# Supplied records

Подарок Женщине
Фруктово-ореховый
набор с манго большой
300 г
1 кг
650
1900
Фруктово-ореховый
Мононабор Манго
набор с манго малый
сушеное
==
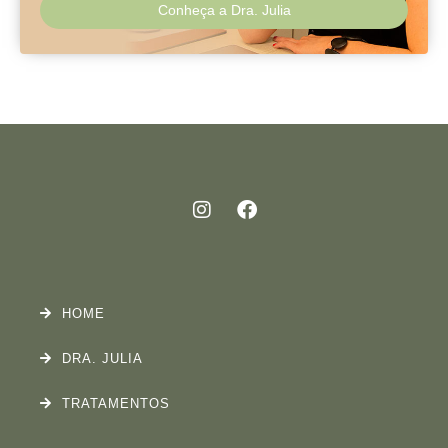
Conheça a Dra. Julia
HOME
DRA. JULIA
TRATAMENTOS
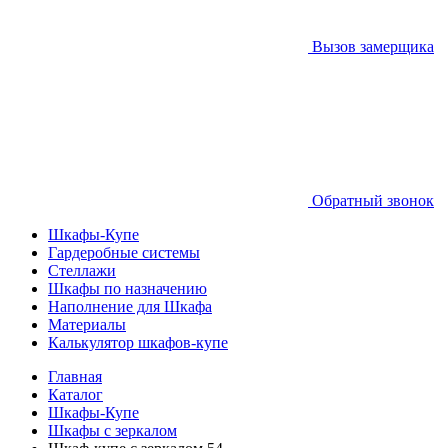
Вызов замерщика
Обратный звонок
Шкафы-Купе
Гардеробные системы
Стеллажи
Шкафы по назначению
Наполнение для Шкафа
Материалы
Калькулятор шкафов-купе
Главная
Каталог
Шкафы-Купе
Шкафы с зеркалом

# Task goal
If a line in the records above contains "Шкафы", copy that line.

# Worked solution
Шкафы-Купе
Шкафы по назначению
Шкафы-Купе
Шкафы с зеркалом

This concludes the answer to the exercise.